We successfully overcame several challenges to residency educational research, including curricular constraints and costs.14 Several previous evaluations of practice-based learning in residency have had a pre-post test only design.11–13,16 We balanced the need of the residency program to implement practice-based learning for all residents with the need for more rigorous evaluation by using a historical control group design to account for patterns of performance improvement as residents progress through training. This design has been commonly used in elementary and other educational settings with turnover of trainees.21 The development of the indicators and implementation of the project required significant cost and effort.
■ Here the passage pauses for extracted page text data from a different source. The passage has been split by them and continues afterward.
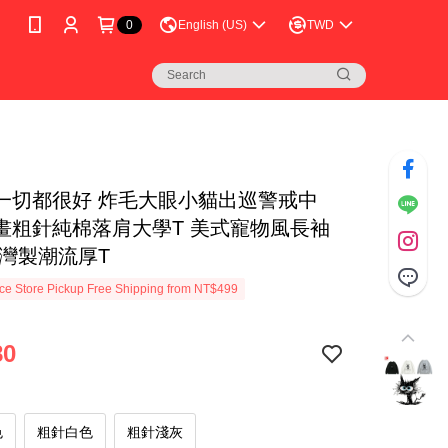
0
English (US)
TWD
一切都很好 炸毛大眼小貓出巡警戒中
畫粗針純棉落肩大學T 美式寵物風長袖
台灣製潮流厚T
e Store Pickup Free Shipping from NT$499
80
色
粗針白色
粗針淺灰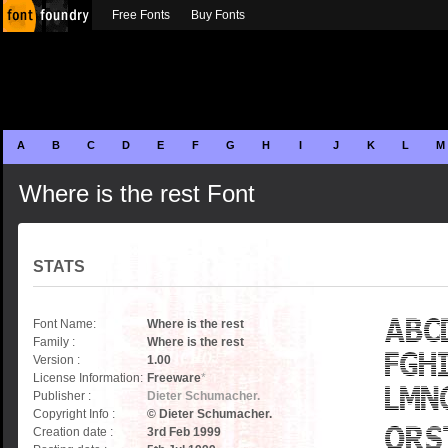
Free Fonts
Buy Fonts
A
B
C
D
E
F
G
H
I
J
K
L
M
Where is the rest Font
STATS
Font Name:
Where is the rest
Family :
Where is the rest
Version :
1.00
License Information:
Freeware
*
Publisher :
Dieter Schumacher.
Copyright Info :
© Dieter Schumacher.
Creation date :
3rd Feb 1999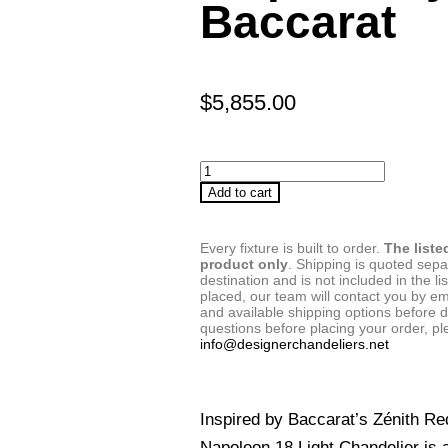
Baccarat
$
5,855.00
Add to cart
Every fixture is built to order.
The liste
product only
. Shipping is quoted sep
destination and is not included in the lis
placed, our team will contact you by em
and available shipping options before d
questions before placing your order, pl
info@designerchandeliers.net
Inspired by Baccarat’s Zénith Re
Napoleon 18 Light Chandelier is a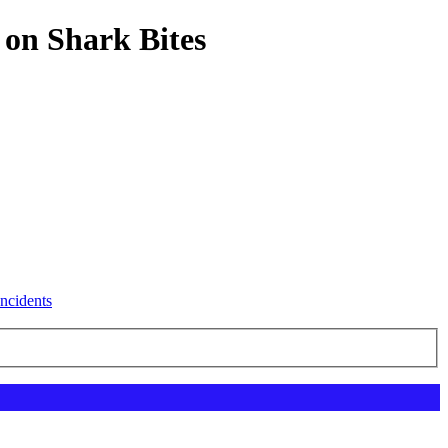
 on Shark Bites
ncidents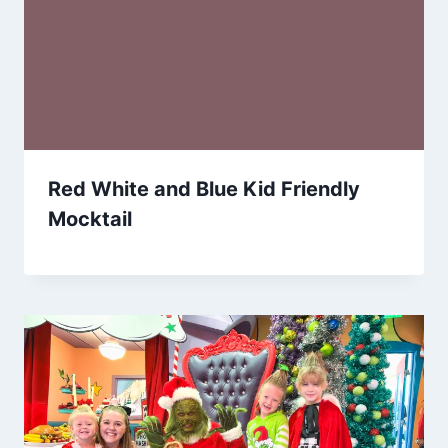
Red White and Blue Kid Friendly
Mocktail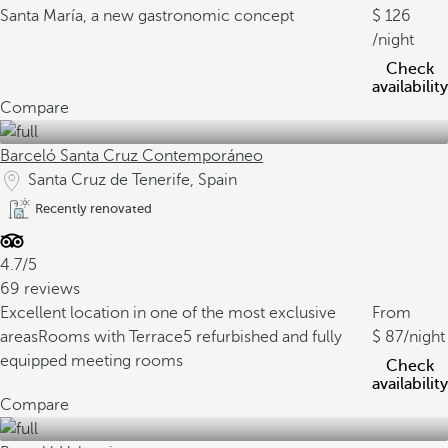
Santa María, a new gastronomic concept
126
/night
Check
availability
Compare
Barceló Santa Cruz Contemporáneo
Santa Cruz de Tenerife, Spain
Recently renovated
4.7/5
69 reviews
Excellent location in one of the most exclusive
From
areas
Rooms with Terrace
5 refurbished and fully
87
/night
equipped meeting rooms
Check
availability
Compare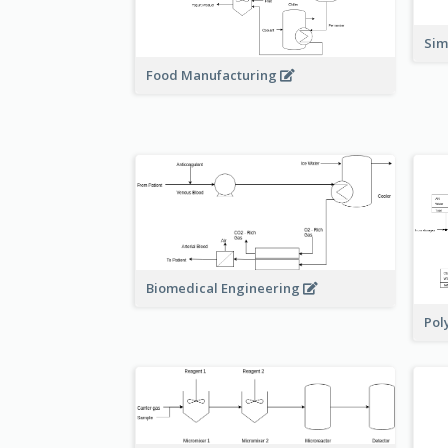
Sim
Food Manufacturing
Biomedical Engineering
Pol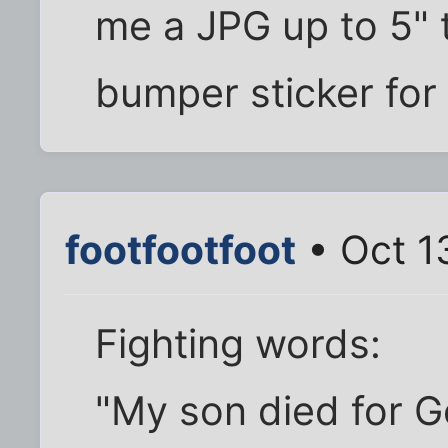
me a JPG up to 5" tal
bumper sticker for
footfootfoot
• Oct 1
Fighting words:
"My son died for G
The indicators were developed over five investigator meetings over a two-month period and then needed to be refined after pilot abstraction. Although the chart audit was somewhat costly (training abstractors and baseline chart audit cost approximately $107.00 per trainee), we received significant support from the residency training programs and internal funding to support the project. Because of the perceived value of the PHAB curriculum, its cost is now being sustained by the internal medicine residency training program as a regular part of training.
Experts in medical education research have increasingly called for implementing outcomes research methods into educational interventions and evaluations.17,40,41 We have demonstrated, in two training programs, the feasibility of implementing a curriculum based on quality improvement methods. We speculate that careful attention to the feedback methods used, fidelity and systematic delivery of the feedback and education, and especially using a nonjudgmental, reflective approach likely enhanced the impact of our curriculum. Residents responded well, with overall positive emotional responses to the feedback, based on reports after the individual feedback sessions.
The ACGME sponsored Outcomes Project is entering its third phase in July 2006. This new phase is characterized by full integration of the competencies and their assessment with learning and clinical care (www.acgme.org/outcome/project/timeline). Specifically, the ACGME is looking for institutions to obtain resident performance data to use as a tool to improve clinical care and eventually to benchmark against national quality of care indicators. We believe the approach of audit and feedback is a valuable resource within the practice-based learning and improvement assessment toolbox available to training programs, although it might not be applicable to all residency training programs, and whether chart audit alone is enough to meet the ACGME requirements is unknown.
Performance evaluation of practicing physicians is increasing, and, in fact, the American Board of Internal Medicine allows providers to audit their own performance to fulfill one of the required modules for recertification.42 As performance audit for practicing physicians is likely to increase in the future, we feel that it is critical that trainees, even medical students, be exposed to these concepts during training. Trainees that are better equipped to reflect on their performance and improve their processes will likely provide better care for patients as they make the transition to clinical practice.
This research received funding through a grant from the University of Alabama at Birmingham Health Services Foundation General Endowment Fund. Drs. Palonen and Kiefe were supported by the Veteran’s Affairs National Quality Scholars Program.